Un récent sondage a mesuré les potentiels électoraux d’un certain nombre de personnalités en vue de la présidentielle. La question posée n’est pas « pour qui allez-vous voter ? » mais « pour qui pourriez-vous voter ? » ce qui permet de voir l’ampleur de l’adhésion qu’une personnalité est capable d’atteindre (sans pour autant que ça soit le résultat final).
Le résultat est très inquiétant, car il montre que les meilleurs scores (Marine Le Pen et Jordan Bardella) sont autour de 35-40%. Derrière, on tombe vite à 30% pour les candidats potentiels du bloc central, et encore moins à gauche. Cela montre un pays profondément fracturé, où il est hors de question, pour un électeur s’identifiant à un bloc, de voter, éventuellement, pour un candidat d’un autre bloc, voire pour un autre candidat au sein d’un même bloc. Cela montre aussi que la gauche est très émiettée, personne n’émergeant de manière claire.
Le principal enseignement que j’en tire est qu’une nouvelle élection, qu’elle soit présidentielle ou législative, ne nous sortira pas de l’impasse politique. Il y aura bien un vainqueur, mathématiquement, mais son socle d’acceptation, donc de légitimité politique, restera faible. On voit, avec Emmanuel Macron, qu’il est compliqué de prétendre diriger le pays avec une assise électorale réelle qui se limite à 25% ou 30% du corps électoral. Cela a pu tenir au début de son mandat, par le fait que les deux principaux partis dit « de gouvernement » étaient complètement assommés, et que le RN était encore bas. Dès 2019, et l’enchainement Gilets jaunes-Covid, les choses allaient moins bien, et depuis 2022, le système est en panne.

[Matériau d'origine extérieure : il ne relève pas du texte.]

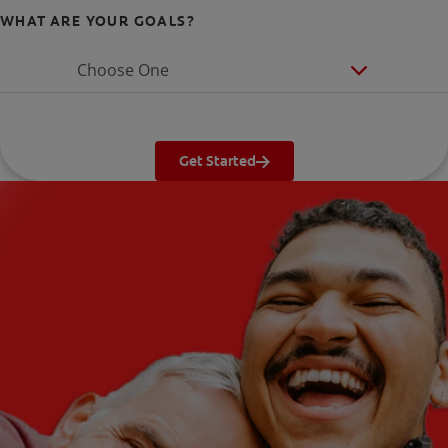
WHAT ARE YOUR GOALS?
Choose One
Get Started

Pourtant, il faut bien que des choix politiques soient faits, car l’immobilisme n’est pas une solution. Depuis quelques temps, on constate que les élus se montrent durablement incapables de les faire. Plus cela va, plus je me dis que les processus démocratiques ordinaires, notamment l’élection des dirigeants, n’est peut-être plus la seule solution. Je crois encore en la démocratie libérale, j’espère qu’on puisse toujours la réparer. Mais l’idée commence à germer qu’un plan B nous soit un jour proposé, pour trouver une autre manière de prendre les décisions politiques, si la classe politique persiste à rester dysfonctionnelle.
Il y a donc urgence à ce que le personnel politique prenne conscience qu’il faut changer d’attitude, de manière de fonctionner, et faire enfin ce pour quoi ils sont élus. Le dysfonctionnement de la démocratie vient en partie d’eux, et il n’y a pas de fatalité structurelle, ou de problème « institutionnel ». Il y a plein d’exemples étrangers, notamment en Europe, où on arrive à trouver des compromis, des ententes pour faire fonctionner un pays, où une coalition n’est pas une étrangeté.
Depuis presque un an, la classe politique est comme une poule qui a trouvé un couteau, face à des modes alternatifs de fonctionnements institutionnels. Il n’y a donc plus grand chose à espérer d’eux. Sans intervention extérieure, je doute qu’ils changent fondamentalement d’attitude, et ne mènent le système à l’effondrement complet.
L’alternative du « grand remplacement » a déjà été tentée. Tous les virer et les remplacer par des novices a clairement montré ses limites en 2017. Reste l’option de faire évoluer ceux qui sont en place et ont du métier. Cela sera difficile et ne se fera pas sans pression extérieure, de leurs électeurs par exemple. On le voit bien, la seule chose qui les préoccupent vraiment est leur élection et leur réélection, tout le reste y est subordonné, y compris l’exercice de la mission pour laquelle ils sont élus.
Cela implique que la « société civile » s’organise, pour faire comprendre aux professionnels de la politique que leur sélection se fera sur leur aptitude à bien faire leur boulot, qui est de décider de manière suffisamment claire pour que les autres acteurs, économiques, sociaux, sachent où on va, et puissent prendre leurs propres décisions en conséquence. La pression viendra des médias et de la communication, avec la mise en valeur de ceux qui « bossent bien », seule récompense véritablement efficace, vu le niveau de perdition de certains membres du personnel politique.
C’est triste d’en arriver là, mais quand la confiance est rompue, il faut reconstruire depuis les fondations. L’alternative est que le bébé de la démocratie soit jeté avec l’eau (saumâtre) bain de la vie politique.